Events Calendar

Perturbative QCD -- A Pathway to Precision Physics and Discoveries at High Energy Colliders
Thursday 05 December 2024, 11:00am

Dr. Prasanna Kumar Dhani  (Faculty Candidate), Instituto de Fisica Corpuscular (IFIC), University of Valencia , Spain

Location : AB2-5B
Abstract:
The groundbreaking discovery of the Higgs boson at the Large Hadron Collider inaugurated the precision era in particle physics, in which high quality data for many observables with increasing accuracy are being produced. To match these precise measurements with the Standard Model, or any of its extensions, it is of primary importance to achieve theoretical predictions at the highest level of accuracy; deviations between experimental data and theoretical predictions will hint for new physics.
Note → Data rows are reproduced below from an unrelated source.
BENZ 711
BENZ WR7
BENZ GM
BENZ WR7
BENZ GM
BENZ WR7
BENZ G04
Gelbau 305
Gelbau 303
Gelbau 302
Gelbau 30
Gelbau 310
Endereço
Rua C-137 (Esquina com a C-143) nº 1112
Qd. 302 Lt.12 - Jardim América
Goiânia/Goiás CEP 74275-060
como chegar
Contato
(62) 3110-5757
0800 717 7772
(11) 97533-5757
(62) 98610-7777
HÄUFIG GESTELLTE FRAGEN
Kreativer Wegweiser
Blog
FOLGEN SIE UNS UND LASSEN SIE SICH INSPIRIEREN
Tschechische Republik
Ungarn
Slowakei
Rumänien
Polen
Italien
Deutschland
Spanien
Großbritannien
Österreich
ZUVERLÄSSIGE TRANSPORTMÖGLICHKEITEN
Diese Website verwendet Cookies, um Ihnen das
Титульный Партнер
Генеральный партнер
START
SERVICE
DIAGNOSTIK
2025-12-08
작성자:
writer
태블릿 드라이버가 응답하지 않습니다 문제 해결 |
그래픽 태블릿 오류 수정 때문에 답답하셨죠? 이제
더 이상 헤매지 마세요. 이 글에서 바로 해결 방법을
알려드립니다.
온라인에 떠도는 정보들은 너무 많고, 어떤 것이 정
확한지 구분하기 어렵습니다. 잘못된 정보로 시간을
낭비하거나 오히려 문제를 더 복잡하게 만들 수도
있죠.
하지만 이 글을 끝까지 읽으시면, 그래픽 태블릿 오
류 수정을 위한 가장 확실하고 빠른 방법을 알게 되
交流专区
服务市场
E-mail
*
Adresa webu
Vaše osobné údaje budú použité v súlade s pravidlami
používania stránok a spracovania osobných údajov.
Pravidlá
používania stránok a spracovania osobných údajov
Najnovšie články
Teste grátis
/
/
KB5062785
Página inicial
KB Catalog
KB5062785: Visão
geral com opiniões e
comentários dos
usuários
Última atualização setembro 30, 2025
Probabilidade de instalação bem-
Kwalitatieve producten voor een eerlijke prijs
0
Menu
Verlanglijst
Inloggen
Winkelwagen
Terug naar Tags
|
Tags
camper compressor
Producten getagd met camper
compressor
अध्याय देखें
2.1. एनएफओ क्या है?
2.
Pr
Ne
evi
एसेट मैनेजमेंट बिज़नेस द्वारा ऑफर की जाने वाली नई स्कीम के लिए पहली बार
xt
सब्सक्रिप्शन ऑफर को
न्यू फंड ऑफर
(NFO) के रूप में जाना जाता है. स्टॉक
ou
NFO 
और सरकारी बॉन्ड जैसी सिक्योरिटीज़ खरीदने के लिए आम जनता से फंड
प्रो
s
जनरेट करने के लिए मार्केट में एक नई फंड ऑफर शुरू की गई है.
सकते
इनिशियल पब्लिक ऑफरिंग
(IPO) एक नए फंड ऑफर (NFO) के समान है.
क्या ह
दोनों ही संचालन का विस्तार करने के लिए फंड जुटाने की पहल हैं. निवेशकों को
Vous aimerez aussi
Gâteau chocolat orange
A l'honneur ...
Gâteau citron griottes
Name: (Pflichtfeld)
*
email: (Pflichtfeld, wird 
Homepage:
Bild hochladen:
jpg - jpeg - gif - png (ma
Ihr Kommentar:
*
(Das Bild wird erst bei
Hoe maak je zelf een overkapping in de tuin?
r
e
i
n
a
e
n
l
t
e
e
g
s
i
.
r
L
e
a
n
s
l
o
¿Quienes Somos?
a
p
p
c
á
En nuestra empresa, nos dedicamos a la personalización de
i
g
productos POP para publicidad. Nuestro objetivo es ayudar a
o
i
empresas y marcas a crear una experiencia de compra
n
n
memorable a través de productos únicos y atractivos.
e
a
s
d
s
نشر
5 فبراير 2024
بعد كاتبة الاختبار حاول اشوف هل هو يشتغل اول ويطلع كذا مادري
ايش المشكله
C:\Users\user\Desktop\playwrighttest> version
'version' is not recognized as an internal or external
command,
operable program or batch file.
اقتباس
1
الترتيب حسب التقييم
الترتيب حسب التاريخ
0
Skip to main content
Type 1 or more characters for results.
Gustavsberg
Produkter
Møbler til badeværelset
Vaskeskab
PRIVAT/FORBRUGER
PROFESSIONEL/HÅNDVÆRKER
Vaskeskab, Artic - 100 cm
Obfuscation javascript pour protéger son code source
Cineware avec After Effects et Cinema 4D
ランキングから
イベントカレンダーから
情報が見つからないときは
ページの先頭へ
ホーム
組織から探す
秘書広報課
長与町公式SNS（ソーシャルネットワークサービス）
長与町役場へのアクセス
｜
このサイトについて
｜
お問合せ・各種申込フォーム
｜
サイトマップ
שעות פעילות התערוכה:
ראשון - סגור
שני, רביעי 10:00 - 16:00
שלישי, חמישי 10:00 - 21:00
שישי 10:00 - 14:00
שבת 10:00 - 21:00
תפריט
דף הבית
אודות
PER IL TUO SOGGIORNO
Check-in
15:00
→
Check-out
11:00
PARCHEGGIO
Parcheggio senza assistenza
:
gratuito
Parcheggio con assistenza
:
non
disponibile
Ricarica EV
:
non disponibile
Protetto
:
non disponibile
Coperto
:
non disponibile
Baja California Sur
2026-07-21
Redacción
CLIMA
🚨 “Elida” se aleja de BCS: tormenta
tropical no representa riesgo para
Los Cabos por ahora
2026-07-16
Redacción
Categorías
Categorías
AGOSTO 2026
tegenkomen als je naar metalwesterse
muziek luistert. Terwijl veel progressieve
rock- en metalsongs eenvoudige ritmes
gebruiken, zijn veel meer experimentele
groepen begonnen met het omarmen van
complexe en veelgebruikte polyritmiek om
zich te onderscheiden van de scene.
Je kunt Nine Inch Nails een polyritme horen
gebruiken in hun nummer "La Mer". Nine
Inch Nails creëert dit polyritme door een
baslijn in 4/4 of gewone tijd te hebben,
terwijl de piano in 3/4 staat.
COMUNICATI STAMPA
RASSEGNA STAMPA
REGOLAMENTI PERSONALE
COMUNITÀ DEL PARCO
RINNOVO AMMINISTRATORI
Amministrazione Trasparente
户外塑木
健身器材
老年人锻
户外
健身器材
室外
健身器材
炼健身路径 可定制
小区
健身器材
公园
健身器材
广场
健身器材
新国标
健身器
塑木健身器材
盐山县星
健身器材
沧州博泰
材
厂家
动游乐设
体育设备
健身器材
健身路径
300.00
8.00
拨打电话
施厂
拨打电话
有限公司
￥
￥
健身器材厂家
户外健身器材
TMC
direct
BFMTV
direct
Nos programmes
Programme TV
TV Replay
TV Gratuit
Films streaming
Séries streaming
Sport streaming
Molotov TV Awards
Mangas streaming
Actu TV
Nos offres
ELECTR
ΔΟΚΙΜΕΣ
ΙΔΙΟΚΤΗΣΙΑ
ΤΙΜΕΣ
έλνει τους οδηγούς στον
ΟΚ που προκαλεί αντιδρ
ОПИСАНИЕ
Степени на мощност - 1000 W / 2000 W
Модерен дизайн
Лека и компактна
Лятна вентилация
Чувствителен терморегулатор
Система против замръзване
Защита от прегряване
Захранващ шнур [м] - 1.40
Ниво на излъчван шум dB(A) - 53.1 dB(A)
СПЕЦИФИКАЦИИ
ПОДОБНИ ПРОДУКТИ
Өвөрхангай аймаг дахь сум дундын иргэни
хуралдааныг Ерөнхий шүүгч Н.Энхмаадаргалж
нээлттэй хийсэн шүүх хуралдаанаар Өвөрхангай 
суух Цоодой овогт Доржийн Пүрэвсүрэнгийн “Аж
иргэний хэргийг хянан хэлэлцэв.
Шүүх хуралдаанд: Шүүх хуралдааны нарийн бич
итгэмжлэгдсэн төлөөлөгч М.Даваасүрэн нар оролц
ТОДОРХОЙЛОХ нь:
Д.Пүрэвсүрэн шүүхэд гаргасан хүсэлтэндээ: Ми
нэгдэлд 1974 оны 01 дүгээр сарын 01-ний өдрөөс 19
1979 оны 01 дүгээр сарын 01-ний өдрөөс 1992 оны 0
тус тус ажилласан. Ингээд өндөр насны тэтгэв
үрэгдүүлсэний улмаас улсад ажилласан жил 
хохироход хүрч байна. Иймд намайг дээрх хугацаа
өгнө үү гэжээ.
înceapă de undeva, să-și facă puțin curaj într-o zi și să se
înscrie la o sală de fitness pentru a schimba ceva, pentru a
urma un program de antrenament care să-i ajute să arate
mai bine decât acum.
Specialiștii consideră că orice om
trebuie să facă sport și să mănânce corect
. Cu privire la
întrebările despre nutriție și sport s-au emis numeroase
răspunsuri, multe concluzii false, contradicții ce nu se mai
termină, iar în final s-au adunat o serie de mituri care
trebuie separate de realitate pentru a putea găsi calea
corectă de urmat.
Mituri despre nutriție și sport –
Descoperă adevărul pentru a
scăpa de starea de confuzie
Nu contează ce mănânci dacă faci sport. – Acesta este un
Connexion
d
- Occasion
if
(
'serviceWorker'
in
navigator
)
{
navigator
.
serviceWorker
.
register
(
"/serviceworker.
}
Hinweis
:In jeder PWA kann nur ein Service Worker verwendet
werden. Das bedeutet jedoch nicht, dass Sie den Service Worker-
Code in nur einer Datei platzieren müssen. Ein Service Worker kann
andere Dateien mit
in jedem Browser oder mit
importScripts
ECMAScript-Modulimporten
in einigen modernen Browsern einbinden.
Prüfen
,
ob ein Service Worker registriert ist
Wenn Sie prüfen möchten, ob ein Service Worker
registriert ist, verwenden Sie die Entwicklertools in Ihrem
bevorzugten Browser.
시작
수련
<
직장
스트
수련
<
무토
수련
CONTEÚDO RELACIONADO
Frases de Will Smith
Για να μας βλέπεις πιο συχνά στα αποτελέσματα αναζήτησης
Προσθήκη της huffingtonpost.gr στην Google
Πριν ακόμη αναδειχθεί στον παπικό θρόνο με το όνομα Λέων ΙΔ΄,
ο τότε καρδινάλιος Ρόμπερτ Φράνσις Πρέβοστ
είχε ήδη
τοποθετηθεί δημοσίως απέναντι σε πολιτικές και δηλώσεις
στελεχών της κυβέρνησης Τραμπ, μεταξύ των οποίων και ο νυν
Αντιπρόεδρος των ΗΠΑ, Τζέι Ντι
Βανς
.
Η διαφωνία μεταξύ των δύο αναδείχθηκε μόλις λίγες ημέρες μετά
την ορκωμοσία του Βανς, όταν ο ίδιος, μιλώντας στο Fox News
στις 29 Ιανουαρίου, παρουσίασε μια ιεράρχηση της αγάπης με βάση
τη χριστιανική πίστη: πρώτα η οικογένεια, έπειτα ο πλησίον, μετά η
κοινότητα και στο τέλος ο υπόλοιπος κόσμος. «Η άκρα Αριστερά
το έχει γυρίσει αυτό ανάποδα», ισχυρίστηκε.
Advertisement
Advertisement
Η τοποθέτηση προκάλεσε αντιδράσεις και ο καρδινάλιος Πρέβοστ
In addition, precise predictions also help in uncovering and better understanding Nature at the quantum level.

Quantum chromodynamics (QCD) successfully describes the strong interactions in the sub-nuclear regime between the fundamental constituents of matter known as quarks and gluons. Moreover, perturbative QCD plays a pivotal role in achieving the precision goal, thanks to the parton model where long distance physics is factorized from the short distance physics, required by the colliders through calculations at high powers in the strong coupling. In this talk, we will explore the exciting path that the particle physics phenomenology has laid before us, and also dive deep into the validity of parton model factorization that enables the perturbative computations at the hadron colliders.